A Diagnostics & Imaging Week

Franklin & Seidelmann Subspecialty Radiology (F&S; Cleveland) reported that it will receive a $25 million investment from Oak Investment Partners.

The company said the investment will be used to expand its product offerings, improve its client support services, enhance its technology platform and expand its workforce to support its growing client base, subspecialty radiology team and case volume.

F&S provides imaging centers, physician practices, radiology groups and hospitals around the country with subspecialty teleradiology services as a cost-effective strategy to access a comprehensive network of subspecialty radiologists on a full-time or as-needed basis.

"This investment will enable us to support our growing report volumes, accelerate our technology infrastructure spending plans, and maintain our focus on delivering high quality, proactive services to clients," said F&S co- founder Dr. Frank Seidelmann.

F&S also reported that Ann Lamont, a managing partner at Oak Investment Partners, will join its board of directors.

Quest Diagnostics (Lyndhurst, New Jersey) reported that it intends to offer $800 million in two series of senior notes, in a public offering made under a shelf registration statement filed with the SEC.

The company said it expects the offering to be completed before the end of the month, with net proceeds to be used, together with cash on hand, to repay all borrowings under the bridge loan facility incurred to pay a portion of the purchase price and transaction expenses of the previously disclosed $2 billion acquisition of AmeriPath (Palm Beach Gardens, Florida).

Quest also reported that it has completed its cash tender offer for the outstanding $350 million, 10-1/2% senior subordinated notes due 2013.

As of the expiration date, about $348 million in aggregate principal amount, or 99.4% of the $350 million outstanding notes had been validly tendered and not withdrawn.

The total consideration, which is payable to holders who tendered their notes at or prior to June 4 (the consent deadline), was $1,088.58 for each $1,000 principal amount of notes, while the tender offer consideration, which is payable to holders who tendered their notes after the consent deadline, was $1,058.58 for each $1,000 principal amount of notes validly tendered and not withdrawn prior to the expiration date.

In other financing news:

• Aspect Medical Systems (Norwood, Massachusetts) reported that it has priced its previously disclosed private placement of $110 million principal amount of 2.5% convertible senior notes, due 2014, to qualified institutional buyers.

Aspect has granted the initial purchaser of the notes an option to purchase up to an additional $15 million principal amount of notes.

The notes will pay interest semi-annually at a rate of 2.5% per annum.
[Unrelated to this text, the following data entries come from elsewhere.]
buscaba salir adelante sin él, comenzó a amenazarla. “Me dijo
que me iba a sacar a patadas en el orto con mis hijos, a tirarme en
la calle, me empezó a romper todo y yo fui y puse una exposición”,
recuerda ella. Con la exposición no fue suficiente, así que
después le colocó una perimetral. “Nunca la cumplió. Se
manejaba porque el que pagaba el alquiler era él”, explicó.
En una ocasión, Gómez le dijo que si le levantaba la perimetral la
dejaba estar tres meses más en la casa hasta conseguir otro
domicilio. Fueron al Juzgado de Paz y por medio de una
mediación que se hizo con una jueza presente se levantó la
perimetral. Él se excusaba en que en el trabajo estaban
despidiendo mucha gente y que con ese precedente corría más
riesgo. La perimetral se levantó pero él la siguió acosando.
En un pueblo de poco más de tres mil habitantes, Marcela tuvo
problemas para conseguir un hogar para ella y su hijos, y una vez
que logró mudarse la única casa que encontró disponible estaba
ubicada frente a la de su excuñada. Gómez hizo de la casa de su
The notes will be convertible under certain circumstances into shares of Aspect Medical's common stock at an initial conversion rate of 52.4294 shares per $1,000 principal amount of notes.
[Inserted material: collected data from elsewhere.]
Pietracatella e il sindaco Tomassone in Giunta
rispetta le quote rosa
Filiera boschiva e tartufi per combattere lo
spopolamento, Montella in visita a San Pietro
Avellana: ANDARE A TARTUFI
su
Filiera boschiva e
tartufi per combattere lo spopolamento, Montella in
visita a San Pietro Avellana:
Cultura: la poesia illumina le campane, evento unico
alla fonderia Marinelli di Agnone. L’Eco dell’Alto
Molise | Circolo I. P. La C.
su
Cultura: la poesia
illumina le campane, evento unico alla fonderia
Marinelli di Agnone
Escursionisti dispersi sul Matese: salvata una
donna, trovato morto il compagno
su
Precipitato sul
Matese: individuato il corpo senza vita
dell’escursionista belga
This is equivalent to an initial conversion price of $19.07 per share, which represents a conversion premium of about 22.5% based on the closing price of $15.57 of Aspect Medical's common stock on June 14 on the NASDAQ Global Market.

The sale of the notes is expected to close on June 20, subject to customary closing conditions.

Aspect said it expects to use a portion of the net proceeds from the offering to repurchase about 2 million additional shares of its common stock from Boston Scientific (Natick, Massachusetts) upon exercise of a portion of its option to purchase shares of its common stock held by Boston Scientific.

This option was granted by Boston Scientific in connection with the previously reported termination and repurchase agreement that Aspect Medical entered into with Boston Scientific last week.

Aspect already repurchased 2 million shares of its common stock from Boston Scientific on June 13 under the termination and repurchase agreement, leaving Boston Scientific with 4,013,239 shares of Aspect Medical common stock.

The company has the right to purchase the 4 million remaining shares of its common stock held by Boston Scientific at a purchase price per share equal to the greater of $15 and the average of the closing prices of Aspect Medical's common stock as reported on the NASDAQ Global Market for the 10 consecutive trading days up to and including the date of the exercise of such option by the company.

Assuming Aspect purchases the option shares at a purchase price of $15.57 per share, which was the closing price of Aspect's common stock on June 14, it would use about $31.1 million of the net proceeds of the offering to purchase such shares.

In addition, the company plans to use a portion of the proceeds from the offering to purchase up to an additional 1 million shares of its common stock in private transactions concurrently with this offering. It intends to use the remaining net proceeds for general corporate purposes which may include purchases of the balance of the shares of its common stock owned by Boston Scientific, investments in its neuroscience program and acquiring, licensing or investing in complementary businesses, technologies or products.